26 En het zal zijn, in de plaats, waar tot hen gezegd was: Gijlieden zijt Mijn volk niet, aldaar zullen zij kinderen des levenden Gods genaamd worden.

27 En Jesaja roept over Israel: Al ware het getal der kinderen Israels gelijk het zand der zee, zo zal het overblijfsel behouden worden.

28 Want Hij voleindt een zaak en snijdt ze af in rechtvaardigheid; want de Heere zal een afgesneden zaak doen op de aarde.

29 En gelijk Jesaja te voren gezegd heeft: Indien de Heere Sebaoth ons geen zaad had overgelaten, zo waren wij als Sodom geworden, en Gomorra gelijk gemaakt geweest.

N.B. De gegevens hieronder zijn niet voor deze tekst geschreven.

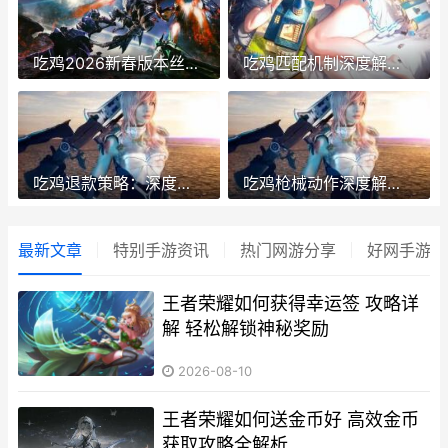
吃鸡2026新春版本丝路贺新春爆料 吃鸡新版本介绍
吃鸡匹配机制深度解析：技术、运气和策略的博弈 吃鸡的匹配机制
吃鸡退款策略：深度解析退款流程及注意事项 吃鸡退款绝对成功的理由
吃鸡枪械动作深度解析：从细节之处提高游戏尝试 吃鸡持枪姿势有变化
最新文章
特别手游资讯
热门网游分享
好网手游资
王者荣耀如何获得幸运签 攻略详
解 轻松解锁神秘奖励
2026-08-10
王者荣耀如何送金币好 高效金币
获取攻略全解析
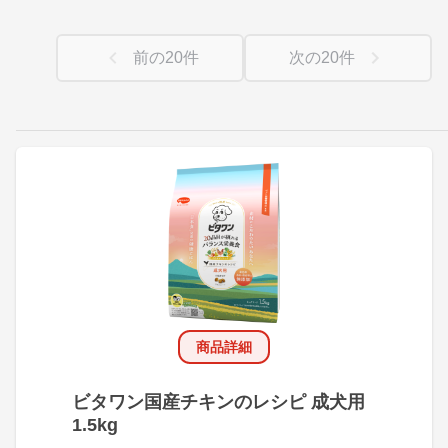
前の
20
件
次の
20
件
商品詳細
ビタワン国産チキンのレシピ 成犬用
1.5kg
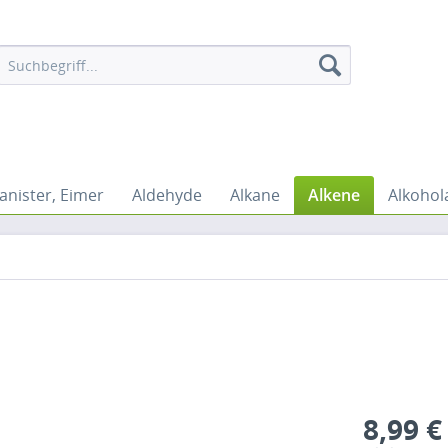
anister, Eimer
Aldehyde
Alkane
Alkene
Alkohol
8,99 €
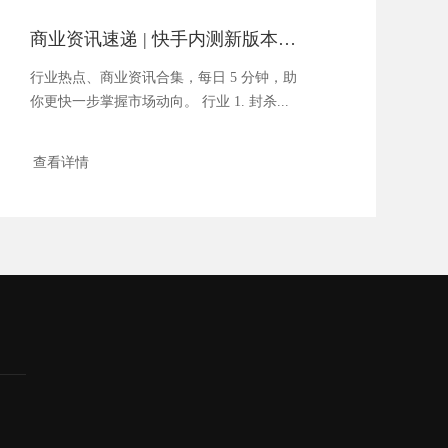
商业资讯速递 | 快手内测新版本，发现页出现六大垂类频道
行业热点、商业资讯合集，每日 5 分钟，助
你更快一步掌握市场动向。 行业 1. 封杀...
查看详情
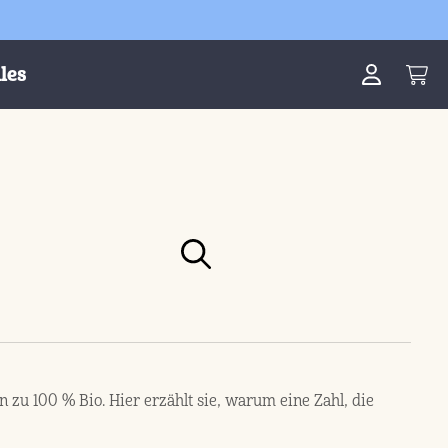
les
 zu 100 % Bio. Hier erzählt sie, warum eine Zahl, die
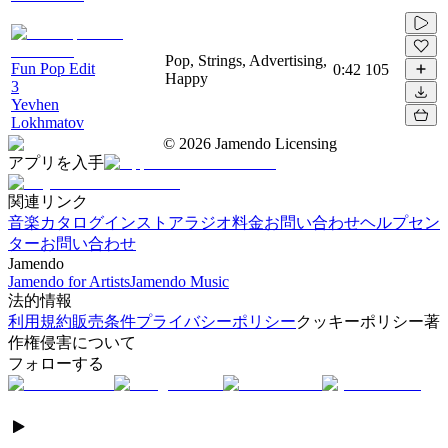
Pop, Strings, Advertising,
Fun Pop Edit
0:42
105
Happy
3
Yevhen
Lokhmatov
©
2026
Jamendo Licensing
アプリを入手
関連リンク
音楽カタログ
インストアラジオ
料金
お問い合わせ
ヘルプセン
ター
お問い合わせ
Jamendo
Jamendo for Artists
Jamendo Music
法的情報
利用規約
販売条件
プライバシーポリシー
クッキーポリシー
著
作権侵害について
フォローする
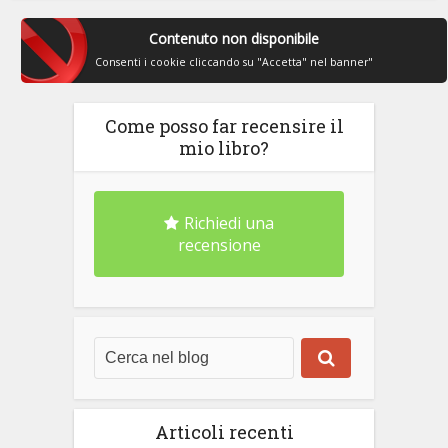
Contenuto non disponibile
Consenti i cookie cliccando su "Accetta" nel banner"
Come posso far recensire il
mio libro?
Richiedi una
recensione
Articoli recenti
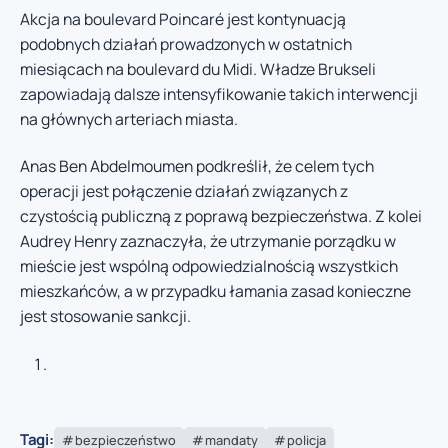
Akcja na boulevard Poincaré jest kontynuacją
podobnych działań prowadzonych w ostatnich
miesiącach na boulevard du Midi. Władze Brukseli
zapowiadają dalsze intensyfikowanie takich interwencji
na głównych arteriach miasta.
Anas Ben Abdelmoumen podkreślił, że celem tych
operacji jest połączenie działań związanych z
czystością publiczną z poprawą bezpieczeństwa. Z kolei
Audrey Henry zaznaczyła, że utrzymanie porządku w
mieście jest wspólną odpowiedzialnością wszystkich
mieszkańców, a w przypadku łamania zasad konieczne
jest stosowanie sankcji.
Tagi:
bezpieczeństwo
mandaty
policja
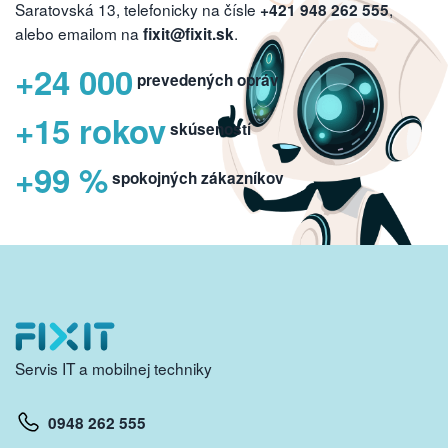
Saratovská 13, telefonicky na čísle
,
+421 948 262 555
alebo emailom na
.
fixit@fixit.sk
+24 000
prevedených opráv
+15 rokov
skúseností
+99 %
spokojných zákazníkov
Servis IT a mobilnej techniky
0948 262 555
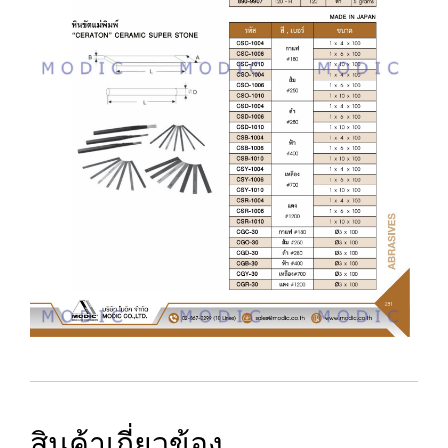
สินค้าเกี่ยวข้อง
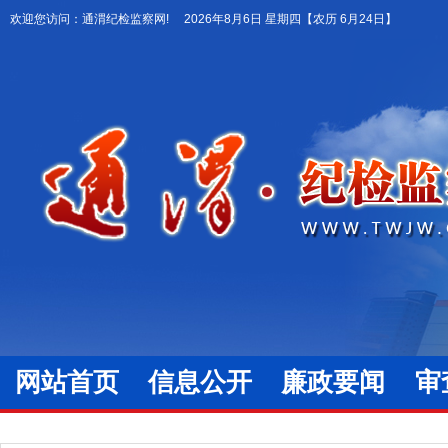
欢迎您访问：通渭纪检监察网!
2026年8月6日 星期四
【农历 6月24日】
网站首页
信息公开
廉政要闻
审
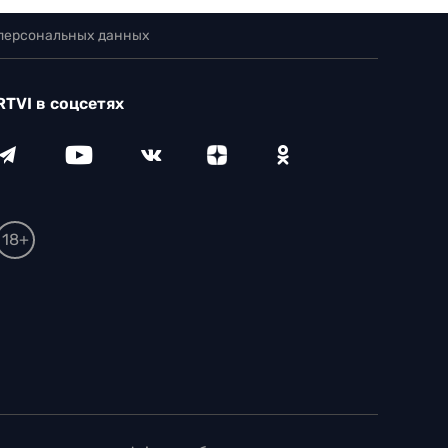
 персональных данных
RTVI в соцсетях
18+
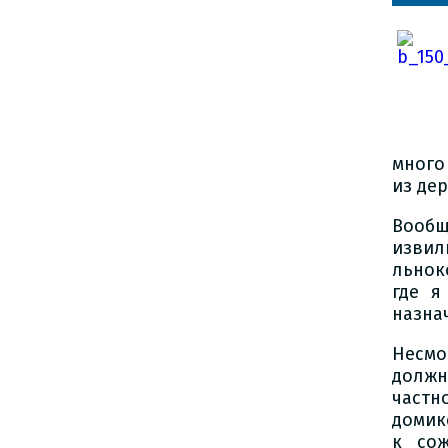
много
из де
Вооб
извил
льнок
где я
назна
Несмо
должн
частн
домик
к сож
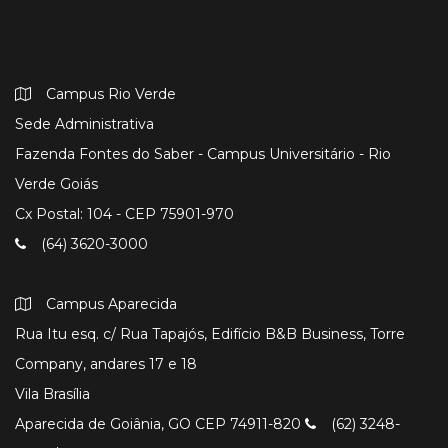
Campus Rio Verde
Sede Administrativa
Fazenda Fontes do Saber - Campus Universitário - Rio
Verde Goiás
Cx Postal: 104 - CEP 75901-970
(64) 3620-3000
Campus Aparecida
Rua Itu esq. c/ Rua Tapajós, Edifício B&B Business, Torre
Company, andares 17 e 18
Vila Brasília
Aparecida de Goiânia, GO CEP 74911-820
(62) 3248-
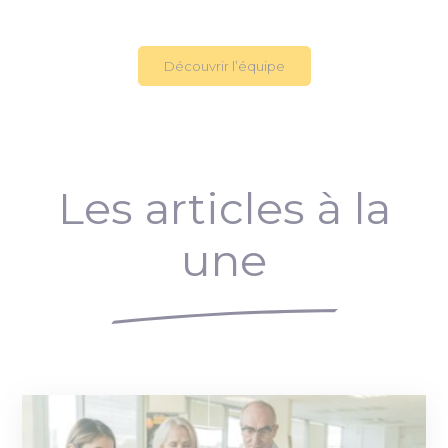
Découvrir l’équipe
Les articles à la
une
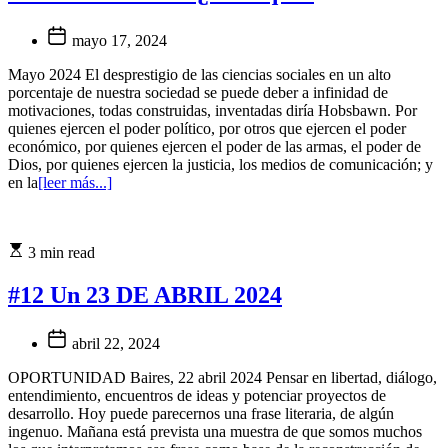
mayo 17, 2024
Mayo 2024 El desprestigio de las ciencias sociales en un alto
porcentaje de nuestra sociedad se puede deber a infinidad de
motivaciones, todas construidas, inventadas diría Hobsbawn. Por
quienes ejercen el poder político, por otros que ejercen el poder
económico, por quienes ejercen el poder de las armas, el poder de
Dios, por quienes ejercen la justicia, los medios de comunicación; y
en la
[leer más...]
3 min read
#12 Un 23 DE ABRIL 2024
abril 22, 2024
OPORTUNIDAD Baires, 22 abril 2024 Pensar en libertad, diálogo,
entendimiento, encuentros de ideas y potenciar proyectos de
desarrollo. Hoy puede parecernos una frase literaria, de algún
ingenuo. Mañana está prevista una muestra de que somos muchos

30 Wat zullen wij dan zeggen? Dat de heidenen, die de rechtvaardigheid niet zochten, de rechtvaardigheid verkregen hebben, doch de rechtvaardigheid, die uit het geloof is.

31 Maar Israel, die de wet der rechtvaardigheid zocht, is tot de wet der rechtvaardigheid niet gekomen.

32 Waarom? Omdat zij die zochten niet uit het geloof, maar als uit de werken der wet, want zij hebben zich gestoten aan den steen des aanstoots;

33 Gelijk geschreven is: Ziet, Ik leg in Sion een steen des aanstoots, en een rots der ergernis; en een iegelijk, die in Hem gelooft, zal niet beschaamd worden.